Source information START
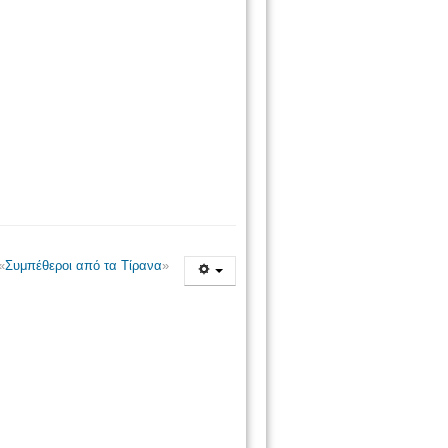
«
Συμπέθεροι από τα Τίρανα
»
Source information END
Source information START
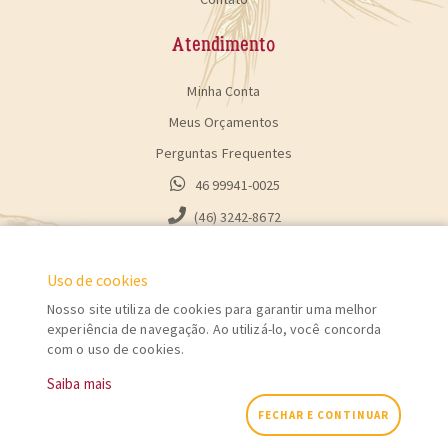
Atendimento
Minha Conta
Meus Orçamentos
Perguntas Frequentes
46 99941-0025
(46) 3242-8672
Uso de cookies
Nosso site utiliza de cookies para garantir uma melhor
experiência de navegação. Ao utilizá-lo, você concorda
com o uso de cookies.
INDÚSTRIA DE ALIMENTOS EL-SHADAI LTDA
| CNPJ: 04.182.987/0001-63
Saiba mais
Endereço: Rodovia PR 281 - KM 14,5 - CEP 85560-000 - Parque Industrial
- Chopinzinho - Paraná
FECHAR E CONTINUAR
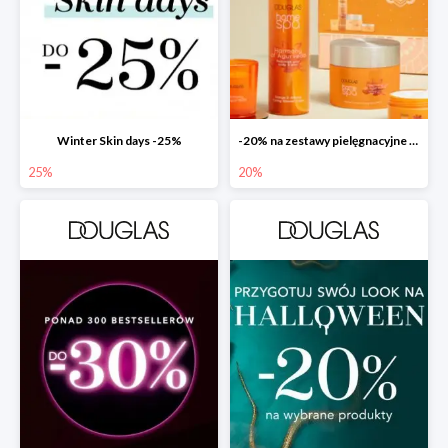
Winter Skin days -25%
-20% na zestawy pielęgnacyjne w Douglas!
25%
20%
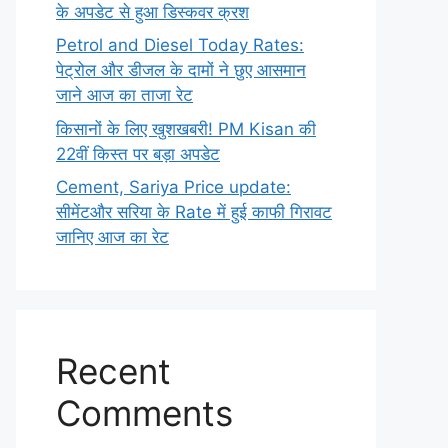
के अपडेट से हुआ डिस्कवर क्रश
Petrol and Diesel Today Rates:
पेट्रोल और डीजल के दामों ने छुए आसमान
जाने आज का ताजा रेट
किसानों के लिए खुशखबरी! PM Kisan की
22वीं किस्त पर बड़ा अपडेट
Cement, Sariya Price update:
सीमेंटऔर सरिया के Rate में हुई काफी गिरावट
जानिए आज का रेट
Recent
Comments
Source information END
**Directions for this task:** In the listing above, find the line containing "Perguntas Frequentes" and the line containing "- Chopinzinho - Paraná", then repeat those two lines and everything between them exactly.

**Solution to this problem:**
Perguntas Frequentes
46 99941-0025
(46) 3242-8672
Uso de cookies
Nosso site utiliza de cookies para garantir uma melhor
experiência de navegação. Ao utilizá-lo, você concorda
com o uso de cookies.
INDÚSTRIA DE ALIMENTOS EL-SHADAI LTDA
| CNPJ: 04.182.987/0001-63
Saiba mais
Endereço: Rodovia PR 281 - KM 14,5 - CEP 85560-000 - Parque Industrial
- Chopinzinho - Paraná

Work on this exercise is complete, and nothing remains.